Study on the Safety and Effectiveness of SerpinPC for Patients with Severe Hemophilia A or B
This clinical trial is focused on evaluating SerpinPC, a treatment for individuals with severe haemophilia A or moderately severe to severe haemophilia B. The study aims to assess how effective and safe SerpinPC is when given as a regular preventive treatment through injections under the skin.
Main inclusion criteria: You must be a male between 12 and 65 years old with severe haemophilia A or moderately severe to severe haemophilia B. If you have haemophilia B, you must not have a high titer inhibitor, defined as 5 or more Bethesda Units per milliliter. You should be part of a prophylaxis program, which is a preventive treatment plan, or have had at least 6 bleeding episodes that needed treatment in the last 6 months if on an on-demand treatment plan. You must have at least 12 weeks or 24 weeks of recorded bleeding episodes or be willing to complete an observation period. You should not have any bleeding in the 7 days before starting the study, and you must have adequate blood, liver, and kidney function.
Main exclusion criteria: Patients who do not have moderately severe to severe haemophilia B cannot participate. Only male patients are eligible, and patients who are part of a vulnerable population may not be eligible.
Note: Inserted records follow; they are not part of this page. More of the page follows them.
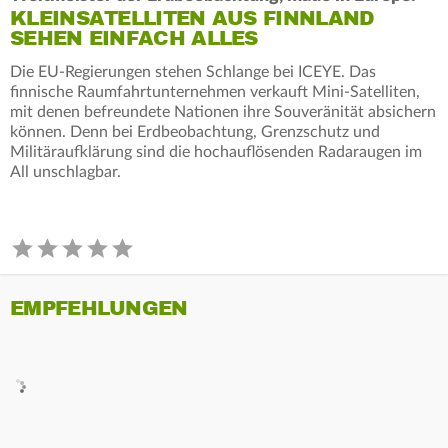
KLEINSATELLITEN AUS FINNLAND
SEHEN EINFACH ALLES
Die EU-Regierungen stehen Schlange bei ICEYE. Das
finnische Raumfahrtunternehmen verkauft Mini-Satelliten,
mit denen befreundete Nationen ihre Souveränität absichern
können. Denn bei Erdbeobachtung, Grenzschutz und
Militäraufklärung sind die hochauflösenden Radaraugen im
All unschlagbar.
EMPFEHLUNGEN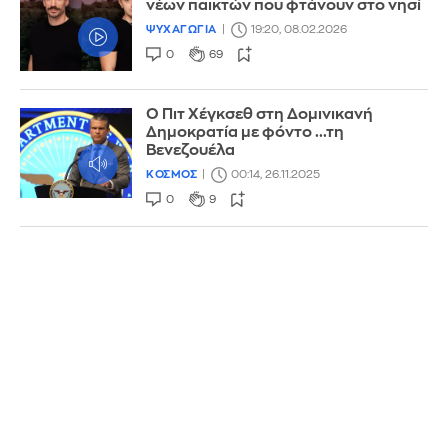
νέων παικτών που φτάνουν στο νησί
ΨΥΧΑΓΩΓΙΑ
19:20, 08.02.2026
0
69
Ο Πιτ Χέγκσεθ στη Δομινικανή
Δημοκρατία με φόντο ...τη
Βενεζουέλα
ΚΟΣΜΟΣ
00:14, 26.11.2025
0
9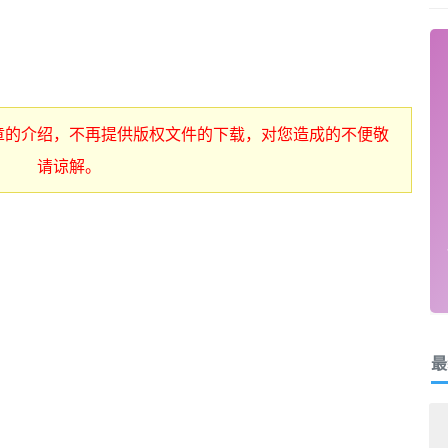
章的介绍，不再提供版权文件的下载，对您造成的不便敬
请谅解。
最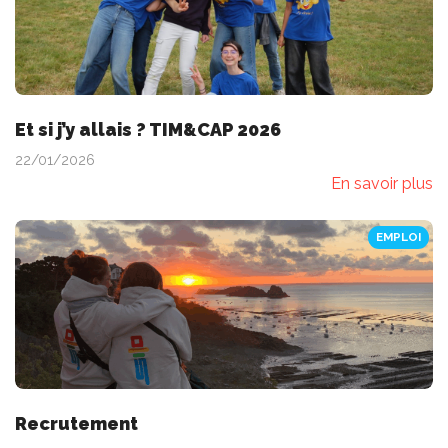
Et si j’y allais ? TIM&CAP 2026
22/01/2026
En savoir plus
EMPLOI
Recrutement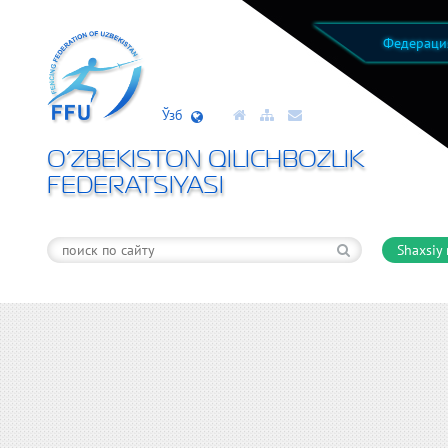
Федерац
Ўзб
O’ZBEKISTON QILICHBOZLIK
FEDERATSIYASI
Shaxsiy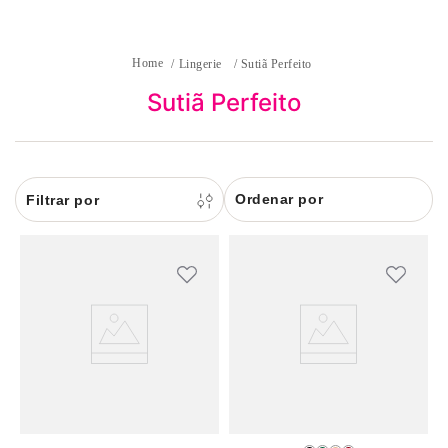
8
pijama
9
sutiã renda
Lingerie
Sutiã Perfeito
10
body
Sutiã Perfeito
Ordenar por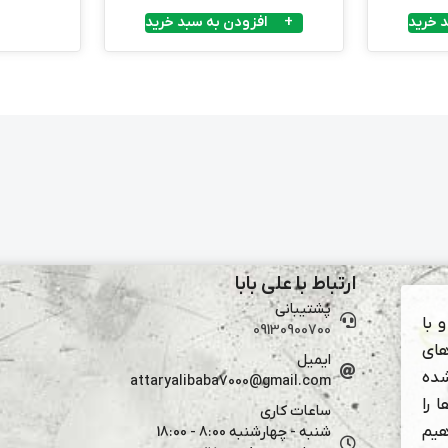
 خرید
افزودن به سبد خرید
ارتباط با علی بابا
پشتیبانی
 با
09130900700
های
ایمیل
شده
attaryalibaba7000@gmail.com
 را
ساعات کاری
هیم
شنبه - چهارشنبه 8:00 - 18:00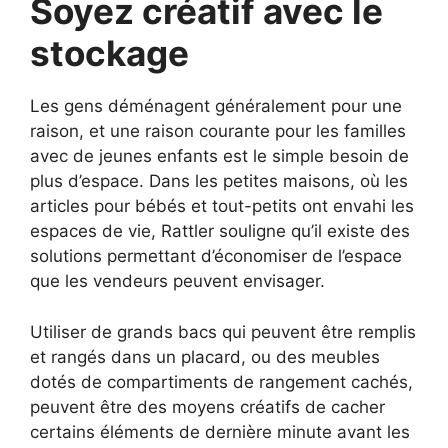
Soyez créatif avec le
stockage
Les gens déménagent généralement pour une
raison, et une raison courante pour les familles
avec de jeunes enfants est le simple besoin de
plus d’espace. Dans les petites maisons, où les
articles pour bébés et tout-petits ont envahi les
espaces de vie, Rattler souligne qu’il existe des
solutions permettant d’économiser de l’espace
que les vendeurs peuvent envisager.
Utiliser de grands bacs qui peuvent être remplis
et rangés dans un placard, ou des meubles
dotés de compartiments de rangement cachés,
peuvent être des moyens créatifs de cacher
certains éléments de dernière minute avant les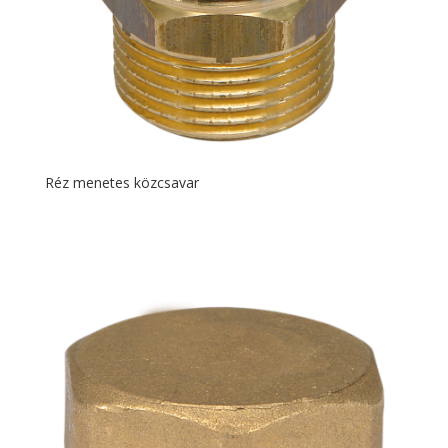
Réz menetes közcsavar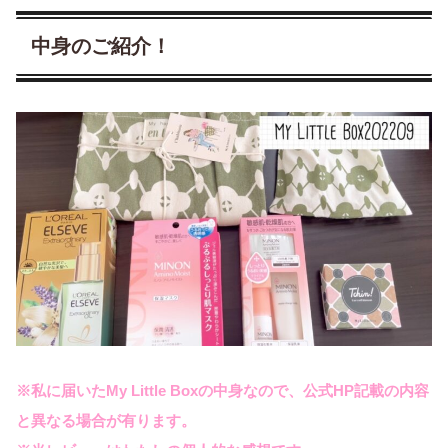
中身のご紹介！
※私に届いたMy Little Boxの中身なので、公式HP記載の内容
と異なる場合が有ります。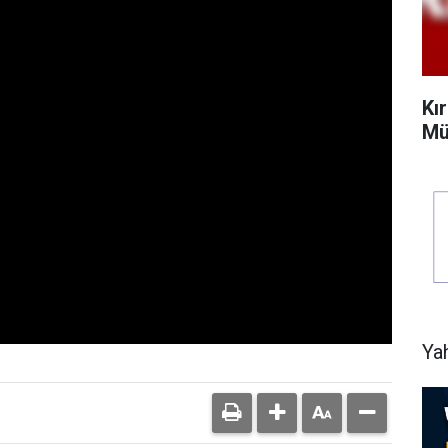
Kı
Mü
Ya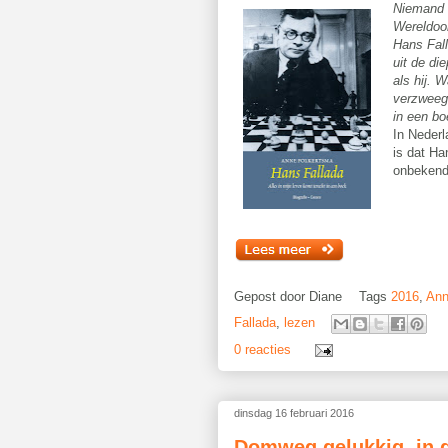
Niemand h
Wereldoor
Hans Fall
uit de di
als hij. 
verzweeg 
in een bo
In Nederl
is dat Ha
onbekend
Gepost door
Diane
Tags
2016
,
Ann
Fallada
,
lezen
0 reacties
dinsdag 16 februari 2016
Domweg gelukkig, in 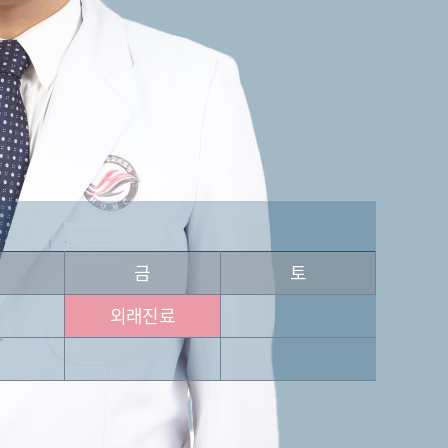
금
토
외래진료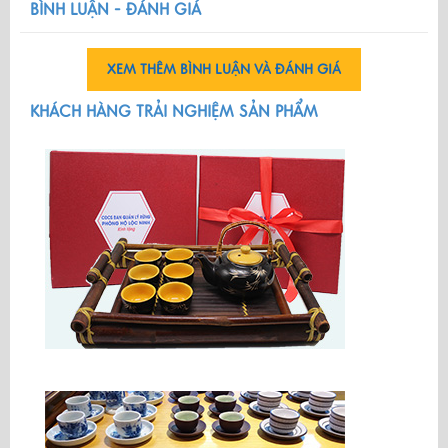
BÌNH LUẬN - ĐÁNH GIÁ
XEM THÊM BÌNH LUẬN VÀ ĐÁNH GIÁ
KHÁCH HÀNG TRẢI NGHIỆM SẢN PHẨM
Focus and goal: The study aims to evaluate the efficacy and safety of SerpinPC in reducing bleeding episodes. Before starting the medication, there will be an observation period to document any bleeding episodes. Throughout the study, your health and response to the medication will be closely monitored through regular check-ups. The study will evaluate the number of treated bleeds, spontaneous bleeds, and joint bleeds, as well as overall consumption of coagulation factors. The trial is expected to continue until July 2026.
Investigational drug: SerpinPC is a solution for injection that contains a modified form of a protein called human alpha-1 proteinase inhibitor. It is given as a subcutaneous injection, meaning it is injected under the skin. The medication works by inhibiting a specific protein in the blood that normally slows down clotting, thereby promoting better blood clot formation. The goal is to prevent bleeding episodes and improve quality of life for patients with severe forms of haemophilia.
Summary
Both ongoing clinical trials for haemophilia A with inhibitors are investigating novel therapeutic approaches to prevent bleeding episodes in patients where standard treatments are less effective. The trials are taking place across multiple European countries, with particularly strong representation in France, Italy, Poland, and Spain, where both studies are being conducted.
Each trial is testing a different investigational medication: concizumab, which inhibits tissue factor pathway inhibitor, and SerpinPC, which is based on a modified form of human alpha-1 proteinase inhibitor. Both medications are administered through subcutaneous injection and aim to enhance blood clotting through different mechanisms. The trials are focused exclusively on male participants aged 12 years and older, reflecting the genetic nature of haemophilia. Results from these studies are expected between 2025 and 2026, potentially offering new treatment options for this challenging patient population.